[Records for this task Boundary: Start]

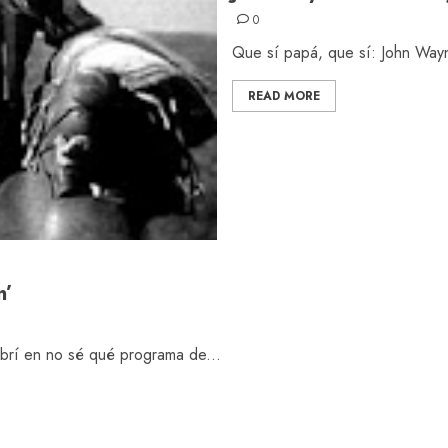
0
Que sí papá, que sí: John Wayne
READ MORE
n’
rí en no sé qué programa de...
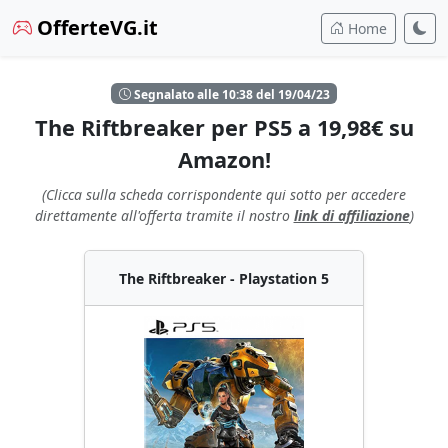
OfferteVG.it
Home
Segnalato alle 10:38 del 19/04/23
The Riftbreaker per PS5 a 19,98€ su
Amazon!
(Clicca sulla scheda corrispondente qui sotto per accedere
direttamente all'offerta tramite il nostro
link di affiliazione
)
The Riftbreaker - Playstation 5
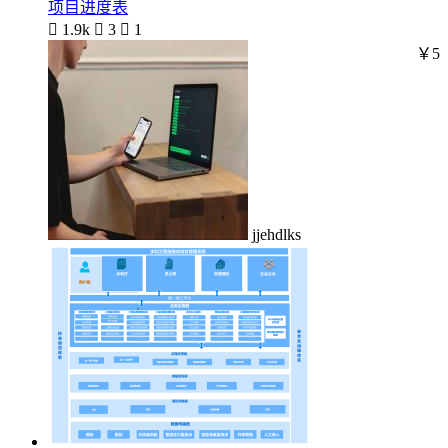
项目进度表

1.9k

3

1
￥5
jjehdlks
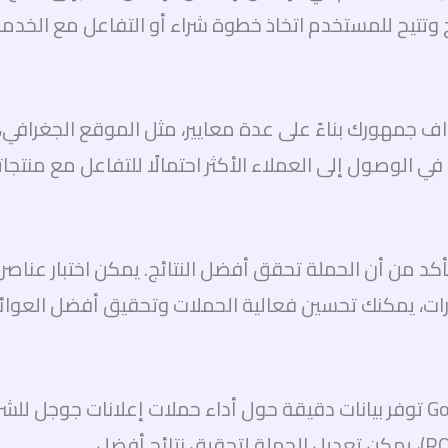
وتتيح للمستخدم اتخاذ خطوة شراء أو التفاعل مع الخدم
 جمهورك بناءً على عدة معايير، مثل الموقع الجغرافي، 
ي الوصول إلى العملاء الأكثر احتمالًا للتفاعل مع منتجا
ت A/B لإعلانات جوجل للتأكد من أن الحملة تحقق أفضل النتائج. يمكن اخ
بارات، يمكنك تحسين فعالية الحملات وتحقيق أفضل العوائد
أداة Google Analytics وأدوات تقارير Google Ads توفر بيانات دقيقة حول أداء حمل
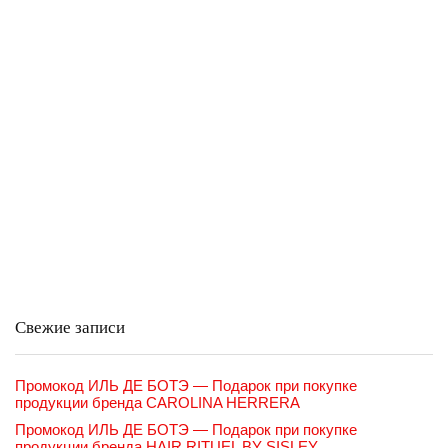
Свежие записи
Промокод ИЛЬ ДЕ БОТЭ — Подарок при покупке
продукции бренда CAROLINA HERRERA
Промокод ИЛЬ ДЕ БОТЭ — Подарок при покупке
продукции бренда HAIR RITUEL BY SISLEY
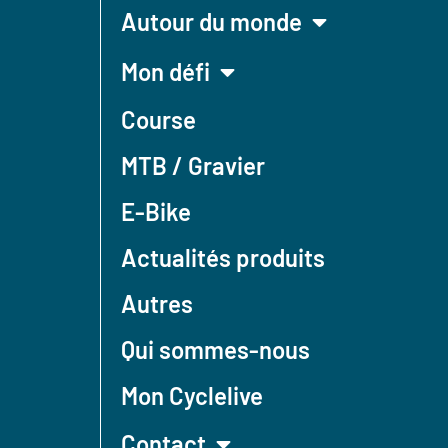
Autour du monde
Mon défi
Course
MTB / Gravier
E-Bike
Actualités produits
Autres
Qui sommes-nous
Mon Cyclelive
Contact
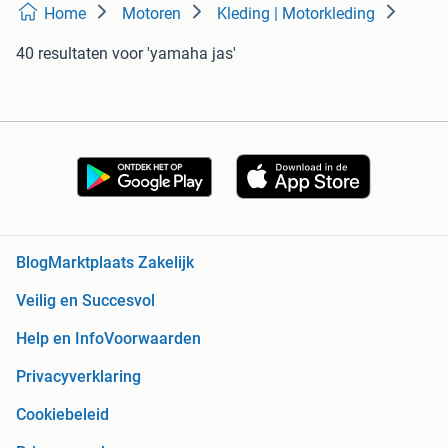
Home
Motoren
Kleding | Motorkleding
40 resultaten
voor 'yamaha jas'
Blog
Marktplaats Zakelijk
Veilig en Succesvol
Help en Info
Voorwaarden
Privacyverklaring
Cookiebeleid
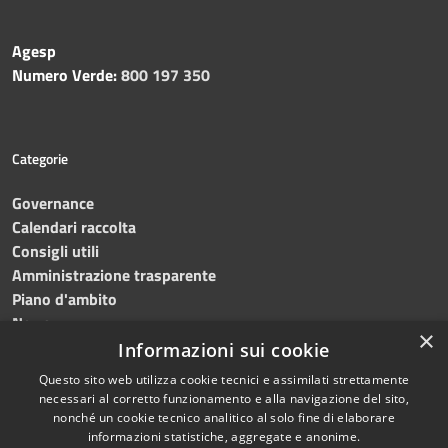
Agesp
Numero Verde:
800 197 350
Categorie
Governance
Calendari raccolta
Consigli utili
Amministrazione trasparente
Piano d'ambito
News
×
Contatti
Informazioni sui cookie
Questo sito web utilizza cookie tecnici e assimilati strettamente
necessari al corretto funzionamento e alla navigazione del sito,
nonché un cookie tecnico analitico al solo fine di elaborare
informazioni statistiche, aggregate e anonime.
RSS
Copyright © 2023 •
SRR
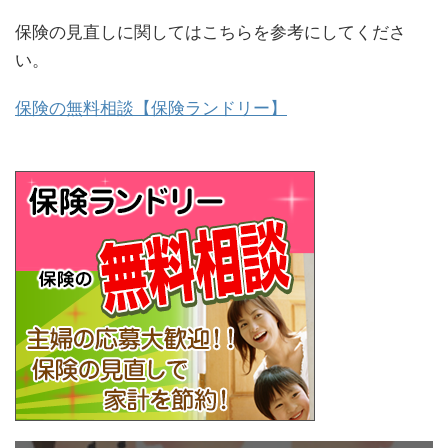
保険の見直しに関してはこちらを参考にしてくださ
い。
保険の無料相談【保険ランドリー】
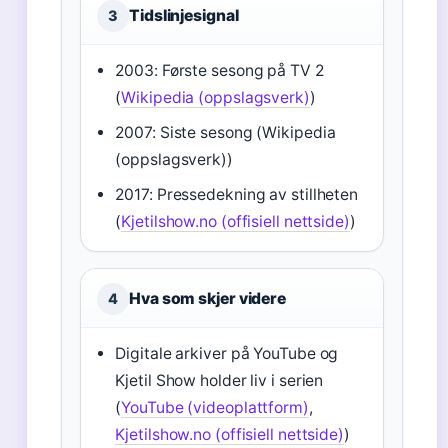
Tidslinjesignal
3
2003: Første sesong på TV 2
(
Wikipedia (oppslagsverk)
)
2007: Siste sesong (Wikipedia
(oppslagsverk))
2017: Pressedekning av stillheten
(
Kjetilshow.no (offisiell nettside)
)
Hva som skjer videre
4
Digitale arkiver på YouTube og
Kjetil Show holder liv i serien
(
YouTube (videoplattform)
,
Kjetilshow.no (offisiell nettside)
)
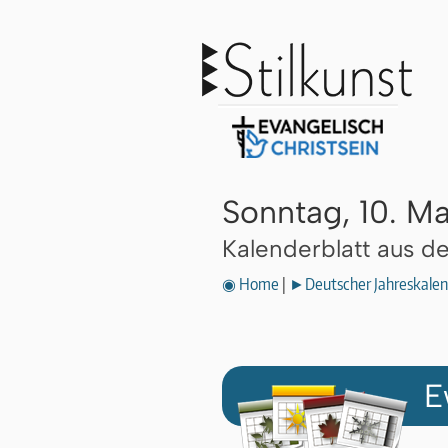
Sonntag, 10. M
Kalenderblatt aus 
◉ Home
|
►Deutscher Jahreskalen
E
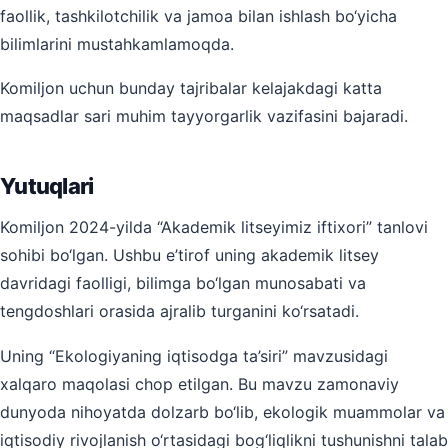
faollik, tashkilotchilik va jamoa bilan ishlash bo‘yicha
bilimlarini mustahkamlamoqda.
Komiljon uchun bunday tajribalar kelajakdagi katta
maqsadlar sari muhim tayyorgarlik vazifasini bajaradi.
Yutuqlari
Komiljon 2024-yilda “Akademik litseyimiz iftixori” tanlovi
sohibi bo‘lgan. Ushbu e’tirof uning akademik litsey
davridagi faolligi, bilimga bo‘lgan munosabati va
tengdoshlari orasida ajralib turganini ko‘rsatadi.
Uning “Ekologiyaning iqtisodga ta’siri” mavzusidagi
xalqaro maqolasi chop etilgan. Bu mavzu zamonaviy
dunyoda nihoyatda dolzarb bo‘lib, ekologik muammolar va
iqtisodiy rivojlanish o‘rtasidagi bog‘liqlikni tushunishni talab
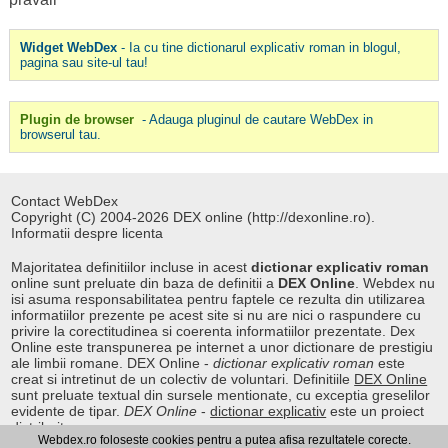
Widget WebDex
- Ia cu tine dictionarul explicativ roman in blogul,
pagina sau site-ul tau!
Plugin de browser
- Adauga pluginul de cautare WebDex in
browserul tau.
Contact WebDex
Copyright (C) 2004-2026 DEX online (http://dexonline.ro).
Informatii despre licenta
Majoritatea definitiilor incluse in acest
dictionar explicativ roman
online sunt preluate din baza de definitii a
DEX Online
. Webdex nu
isi asuma responsabilitatea pentru faptele ce rezulta din utilizarea
informatiilor prezente pe acest site si nu are nici o raspundere cu
privire la corectitudinea si coerenta informatiilor prezentate. Dex
Online este transpunerea pe internet a unor dictionare de prestigiu
ale limbii romane. DEX Online -
dictionar explicativ roman
este
creat si intretinut de un colectiv de voluntari. Definitiile
DEX Online
sunt preluate textual din sursele mentionate, cu exceptia greselilor
evidente de tipar.
DEX Online
-
dictionar explicativ
este un proiect
distribuit.
Webdex.ro foloseste cookies pentru a putea afisa rezultatele corecte.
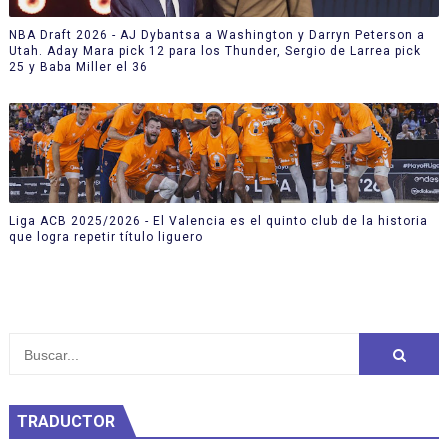
NBA Draft 2026 - AJ Dybantsa a Washington y Darryn Peterson a
Utah. Aday Mara pick 12 para los Thunder, Sergio de Larrea pick
25 y Baba Miller el 36
Liga ACB 2025/2026 - El Valencia es el quinto club de la historia
que logra repetir título liguero
TRADUCTOR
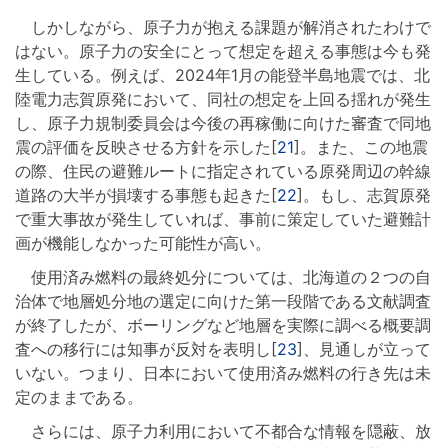
しかしながら、原子力が抱える課題が解消されたわけで
はない。原子力の安全にとって想定を超える事態は今も発
生している。例えば、2024年1月の能登半島地震では、北
陸電力志賀原発において、同社の想定を上回る揺れが発生
し、原子力規制委員会は今後の再稼働に向けた審査で同地
震の評価を反映させる方針を示した[
21
]。また、この地震
の際、住民の避難ルートに指定されている原発周辺の幹線
道路の大半が損壊する事態も起きた[
22
]。もし、志賀原発
で重大事故が発生していれば、事前に策定していた避難計
画が機能しなかった可能性が高い。
使用済み燃料の最終処分については、北海道の２つの自
治体で地層処分地の選定に向けた第一段階である文献調査
が終了したが、ボーリングなど地層を実際に調べる概要調
査への移行には知事が反対を表明し[
23
]、見通しが立って
いない。つまり、日本において使用済み燃料の行き先は未
定のままである。
さらには、原子力利用において不都合な情報を隠蔽、放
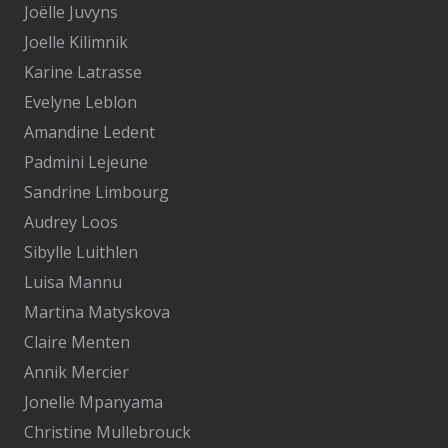
Joëlle Juvyns
Joelle Kilimnik
Karine Latrasse
Evelyne Leblon
Amandine Ledent
Padmini Lejeune
Sandrine Limbourg
Audrey Loos
Sibylle Luithlen
Luisa Mannu
Martina Matyskova
Claire Menten
Annik Mercier
Jonelle Mpanyama
Christine Mullebrouck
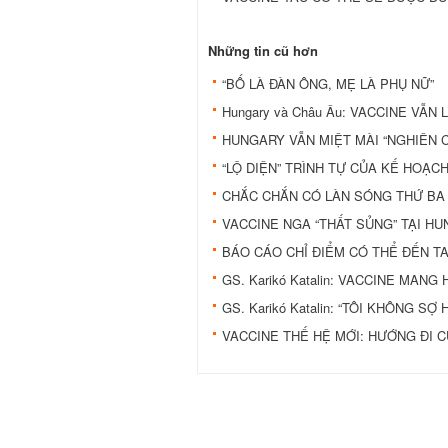
Những tin cũ hơn
“BỐ LÀ ĐÀN ÔNG, MẸ LÀ PHỤ NỮ”
Hungary và Châu Âu: VACCINE VẪN
HUNGARY VẪN MIỆT MÀI “NGHIÊN 
“LỘ DIỆN” TRÌNH TỰ CỦA KẾ HOẠC
CHẮC CHẮN CÓ LÀN SÓNG THỨ BA
VACCINE NGA “THẤT SỦNG” TẠI H
BÁO CÁO CHỈ ĐIỂM CÓ THỂ ĐẾN TA
GS. Karikó Katalin: VACCINE MAN
GS. Karikó Katalin: “TÔI KHÔNG SỢ
VACCINE THẾ HỆ MỚI: HƯỚNG ĐI C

[Records for this task Boundary: End]

What the task asks: The lines you need are those with the word "Karikó"; list them from the entries.

Reply:
GS. Karikó Katalin: VACCINE MAN
GS. Karikó Katalin: “TÔI KHÔNG SỢ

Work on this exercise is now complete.